Risk Management Authority

Agency overview
- Formed: 2005; 21 years ago
- Type: executive non-departmental public body
- Jurisdiction: Scotland
- Headquarters: 7 Thread Street, Paisley PA1 1JR
- Minister responsible: Angela Constance MSP, Cabinet Secretary for Justice and Home Affairs;
- Agency executives: Geraldine O'Hare, Convener of the Board; Mark McSherry, Chief Executive;
- Parent department: Justice Directorate; Scottish Government;
- Website: www.rma.scot

Map
- Scotland in the UK and Europe

= Risk Management Authority (Scotland) =

Public body of the Scottish Government

The Risk Management Authority is an executive non-departmental public body of the Scottish Government with responsibility for assessing and managing the risks posed by certain serious violent and sexual offenders in Scotland. It was established in 2005 by the Criminal Justice (Scotland) Act 2003.

The authority is required to assess the risk posed by serious offenders at sentencing when the High Court of Justiciary will issue a Risk Assessment Order, and will provide a Risk Assessment Report to the High Court.
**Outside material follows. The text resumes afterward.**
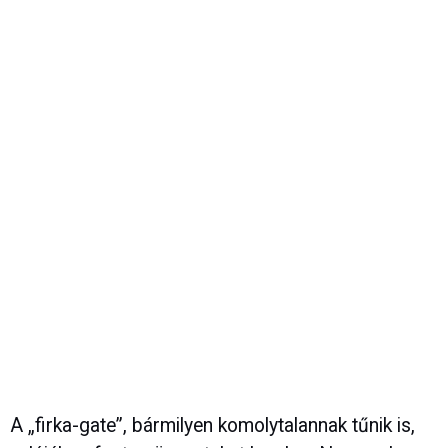
A „firka-gate”, bármilyen komolytalannak tűnik is,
The judge may then issue an Order for Lifelong Restriction, at which point the authority will have to draw up a risk management plan for the offender.
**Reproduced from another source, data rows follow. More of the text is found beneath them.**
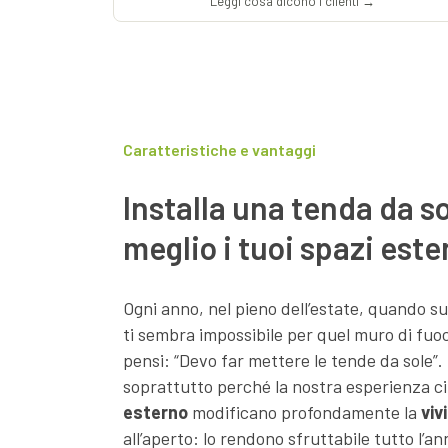
Leggi cosa dicono i clienti →
Caratteristiche e vantaggi
Installa una tenda da sol
meglio i tuoi spazi este
Ogni anno, nel pieno dell’estate, quando su
ti sembra impossibile per quel muro di fuoc
pensi: “Devo far mettere le tende da sole”.
soprattutto perché la nostra esperienza ci
esterno
modificano profondamente la
vivi
all’aperto: lo rendono sfruttabile tutto l’a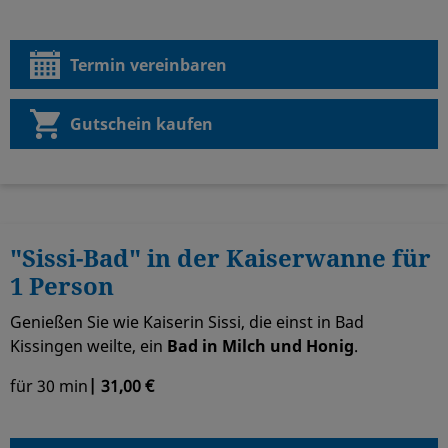
Termin vereinbaren
Gutschein kaufen
"Sissi-Bad" in der Kaiserwanne für
1 Person
Genießen Sie wie Kaiserin Sissi, die einst in Bad
Kissingen weilte, ein
Bad in Milch und Honig
.
für 30 min
| 31,00 €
The authority is based in Paisley.

==Remit and jurisdiction==
The authority is to be the recognised expert authority on risk assessment and risk management and will:

- develop policy and carry out research into the risk assessment and risk management of offenders whose liberty presents a risk to the public at large
- set standards for, and issue guidance to those involved in the assessment and management of risk
- accredit practitioners and risk management plans and monitor risk management plans for those offenders who receive an Order for Lifelong Restriction sentence from the High Court of Justiciary.
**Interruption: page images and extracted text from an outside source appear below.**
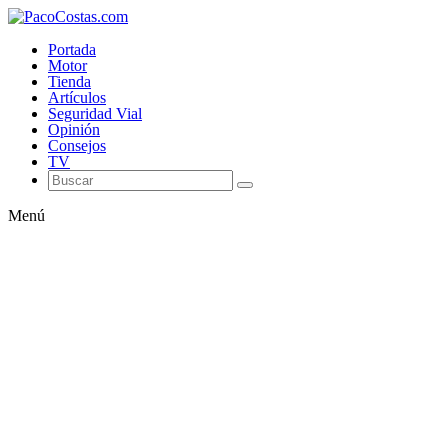
Portada
Motor
Tienda
Artículos
Seguridad Vial
Opinión
Consejos
TV
Menú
==Order for Lifelong Restriction==
An Order for Lifelong Restriction is a sentence that can be imposed by a judge of the High Court of Justiciary on serious violent and sexual offenders in Scotland. The power to issue Orders for Lifelong Restriction was implemented by the Criminal Justice (Scotland) Act 2003. Such an Order is an indeterminate sentence will see the convict subject to imprisonment and supervision by electronic tagging for the rest of their lives.

An offender will only be released on licence where it is determined that the risks posed to the community can be correctly and safely managed. The authority is central to the assessment and management of offenders subject to Orders for Lifelong Restriction.